Noticeably often is overlooked, that more than a decade ago the "fathers" of the WWW have created concepts in HTTP/1.1 to reduce traffic between web server and web client (and proxy where applicable). All common web browsers support these concepts for many years now.

These concepts can accelerate a web application and save resources at the same time.

How this is possible? You can look up the concept in RFC 2616 section 13.3, plus the implementation in sections 14.19, 14.24, 14.25, 14.26, 14.28 and 14.44. To cut a long story short: This plugin does not manage any cache on the server and avoids transmitting data where possible.

To utilize this concept in your Catalyst based application some rather small additions have to be made in the code:

1. Use the plugin

This is easy: In the application class (often referred as MyApp.pm) just add Cache::HTTP to the list of plugins after use Catalyst.

2. Add appropriate response headers

Those headers are Last-Modified and ETag. The headers method of Catalyst::Response which actually provides us with an instance of HTTP::Headers gives us two handy accessors to those header lines: last_modified and etag.

2.1 $c->response->headers->last_modified($unix_timestamp)

If this exists in a response for a requested resource, then for the next request to the same resource a modern web browser will add a line to the request headers to check if the resource data has changed since the Last-Modified date, that was given with the last response. If the server answers with a status code 304 and an empty body, the browser takes the data for this resource from its local cache.

2.2 $c->response->headers->etag($entity_tag)

The entity tag is a unique representation of data from a resource. Usually a digest of the response body serves well for this purpose, so for that case whenever you read "ETag" you might replace it with "checksum". If an Etag exists in a response for a requested resource, then for the next request to the same resource the browser will add a line to the request headers with that ETag, that tells the server to only transmit the body if the ETag for the resource has changed. If it hasn't the server responds with a status code 304 and an empty body, and the browser takes the data for this resource from its local cache.

CAVEATS

Using this concept involves the risk of breaking something!
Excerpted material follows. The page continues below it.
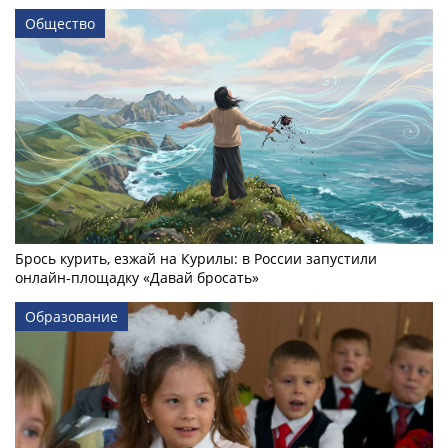
Общество
Брось курить, езжай на Курилы: в России запустили
онлайн-­площадку «Давай бросать»
Образование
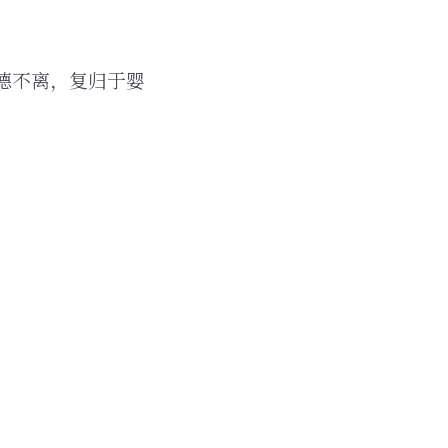
德不离，复归于婴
Especially the Last-Modified header has some flaws:

First of all the accuracy of it cannot be better than the HTTP time interval: one second.

But what is really hazardous is trying to calculate a last_modified timestamp for dynamic pages.

As a rough rule of thumb, never use last_modified when

  • serving results joined from multiple sources,

  • the output depends on input parameters.

Hence Last-Modified is ideal for serving data without changing it (e.g. images) or for an RSS feed where Last-Modified is the time of the latest entry.

An ETag header that is calculated as a checksum of the actual response body is much more robust in general. The only real drawback is, that calculating this checksum costs a few CPU cycles. The "SYNOPSIS" at the top shows an example how to create this ETag header automatically.

INTERNAL METHODS

finalize_headers

This hooks into the chain of finalize_headers methods and checks the request headers If-Match, If-Unmodified-Since, If-None-Match and If-Modified-Since as well as the response headers ETag and Last-Modified. Sets the status response code to 304 Not Modified if those fields indicate, that the data for the resource has not changed since the last request from the same client, so the client will use a locally cache copy of the resource data.

CONFIGURATION

none.

SEE ALSO

Catalyst, http://www.ietf.org/rfc/rfc2616.txt

AUTHOR

Bernhard Graf <graf(a)cpan.org>

BUGS

Please report any bugs or feature requests to bug-catalyst-plugin-cache-http at rt.cpan.org, or through the web interface at http://rt.cpan.org/NoAuth/ReportBug.html?Queue=Catalyst-Plugin-Cache-HTTP. I will be notified, and then you'll automatically be notified of progress on your bug as I make changes.

COPYRIGHT & LICENSE

Copyright 2009 Bernhard Graf.

This program is free software; you can redistribute it and/or modify it under the same terms as Perl itself.